Fig. 2 Representative palladacycle catalyst precursors for the Heck reaction.

Our attention was drawn to two types of cyclopalladated complexes. The first was an imine-based system reported by Milstein (B, Fig. 2), with just one arene per palladium.¹⁹ The second was a similar thioether-derived family described by Dupont (C, Fig. 2).²⁰ Both have been applied to the Heck reaction, and the latter to the Suzuki coupling. We independently became interested in palladium complexes of simple fluorous thioethers (R_f8(CH₂)_n)₂S (n = 2, 3), which are also catalyst precursors for Suzuki coupling reactions.^13d Hence, we set out to synthesize fluorous analogs of B and C, evaluate their efficacies as catalyst precursors, and attempt their recovery and reuse. A portion of this work has previously been communicated.²⁵

Results

1. Synthesis and characterization of catalyst precursors

We first sought a fluorous imine containing at least three pony tails. As shown in Scheme 1, a synthesis was developed starting from commercial p-iodobenzaldehyde (1). We have previously shown that aromatic aldehydes undergo high-yield Wittig reactions with the ylide derived from the readily available phosphonium salt R_f8CH₂CH₂PPh₃⁺I⁻.^24,26 An analogous procedure with 1 gave the alkene 2 in 96% yield after workup (90∶10 Z/E mixture). All new compounds gave satisfactory microanalyses, and were characterized by ¹H and ¹³C NMR, and often additional means, as summarized in the experimental section.

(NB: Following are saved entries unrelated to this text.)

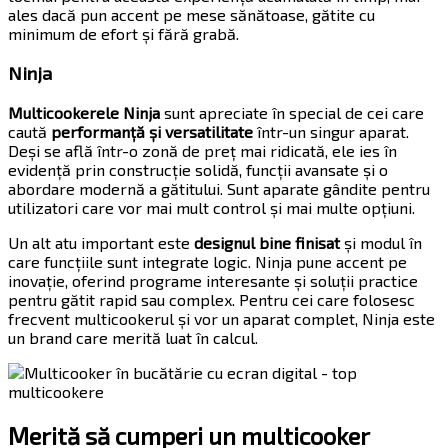
ales dacă pun accent pe mese sănătoase, gătite cu
minimum de efort și fără grabă.
Ninja
Multicookerele Ninja
sunt apreciate în special de cei care
caută
performanță și versatilitate
într-un singur aparat.
Deși se află într-o zonă de preț mai ridicată, ele ies în
evidență prin construcție solidă, funcții avansate și o
abordare modernă a gătitului. Sunt aparate gândite pentru
utilizatori care vor mai mult control și mai multe opțiuni.
Un alt atu important este
designul bine finisat
și modul în
care funcțiile sunt integrate logic. Ninja pune accent pe
inovație, oferind programe interesante și soluții practice
pentru gătit rapid sau complex. Pentru cei care folosesc
frecvent multicookerul și vor un aparat complet, Ninja este
un brand care merită luat în calcul.
Merită să cumperi un multicooker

Scheme 1 Synthesis of fluorous imine 6. Conditions: (a) R_f8CH₂CH₂PPh₃⁺I⁻, K₂CO₃, p-dioxane/H₂O, 95 °C; (b) i-PrMgCl, THF; (c) R_f8CH₂CH₂CHO; (d) (Ph₃P)₃RhCl, H₂ (75 psi), EtOH/CF₃C₆H₅, 40 °C; (e) Dess–Martin periodinane, CF₃C₆H₅; (f) NH₂CH₂CH₂CH₂R_f8, SnCl₂(H₂O)₂, toluene, reflux, Dean Stark.

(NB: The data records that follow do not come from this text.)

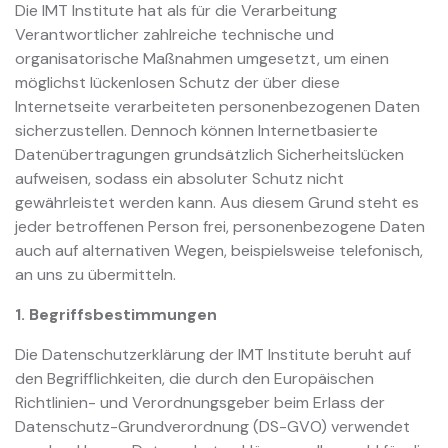
Die IMT Institute hat als für die Verarbeitung
Verantwortlicher zahlreiche technische und
organisatorische Maßnahmen umgesetzt, um einen
möglichst lückenlosen Schutz der über diese
Internetseite verarbeiteten personenbezogenen Daten
sicherzustellen. Dennoch können Internetbasierte
Datenübertragungen grundsätzlich Sicherheitslücken
aufweisen, sodass ein absoluter Schutz nicht
gewährleistet werden kann. Aus diesem Grund steht es
jeder betroffenen Person frei, personenbezogene Daten
auch auf alternativen Wegen, beispielsweise telefonisch,
an uns zu übermitteln.
1. Begriffsbestimmungen
Die Datenschutzerklärung der IMT Institute beruht auf
den Begrifflichkeiten, die durch den Europäischen
Richtlinien- und Verordnungsgeber beim Erlass der
Datenschutz-Grundverordnung (DS-GVO) verwendet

To our initial surprise, we were unable to hydrogenate the alkene moiety in 2 or closely related compounds such as the analogous bromide without simultaneous partial hydrogenolysis of the aryl halide (Pd/C, (Ph₃P)₃RhCl catalysts). The resulting arene was also very difficult to separate from the target aryl iodide. Accordingly, i-PrMgCl was used to effect iodine/magnesium exchange,²⁷ and subsequent addition of the readily available fluorous aldehyde R_f8CH₂CH₂CHO²⁸ gave the benzylic alcohol 3 in 93% yield after workup. The alkene moiety of this two-pony-tail system could be hydrogenated (7 mol% (Ph₃P)₃RhCl) without competing carbon–oxygen bond hydrogenolysis, affording 4 in 90% yield.

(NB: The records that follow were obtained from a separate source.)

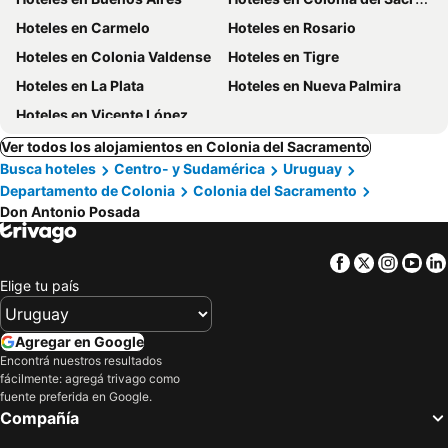
Hoteles en Carmelo
Hoteles en Rosario
Hoteles en Colonia Valdense
Hoteles en Tigre
Hoteles en La Plata
Hoteles en Nueva Palmira
Hoteles en Vicente López
Ver todos los alojamientos en Colonia del Sacramento
Busca hoteles
Centro- y Sudamérica
Uruguay
Departamento de Colonia
Colonia del Sacramento
Don Antonio Posada
Facebook
Twitter
Insta
Yo
Elige tu país
Agregar en Google
Encontrá nuestros resultados
fácilmente: agregá trivago como
fuente preferida en Google.
Compañía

Oxidation of 4 with the Dess–Martin periodinane²⁹ gave the aryl ketone 5 in 95% yield. Subsequent condensation with the readily available fluorous amine H₂NCH₂CH₂CH₂R_f8²⁸ in the presence of SnCl₂(H₂O)₂ (20 mol%) simultaneously introduced the third pony tail and generated the imine 6, which was isolated in 98% yield (35∶65 Z/E mixture). Although the synthesis of 6 required five steps, product purifications—often the most important consideration in fluorous syntheses—were easy and the overall yield was good. The CF₃C₆F₁₁/toluene partition coefficients of 5 and 6 were measured by GC as described in the experimental section. As summarized in Table 1, the fluorous phase affinity of 6 was very high (98.7∶1.3), but that of 5 was—as expected from the number of pony tails—lower.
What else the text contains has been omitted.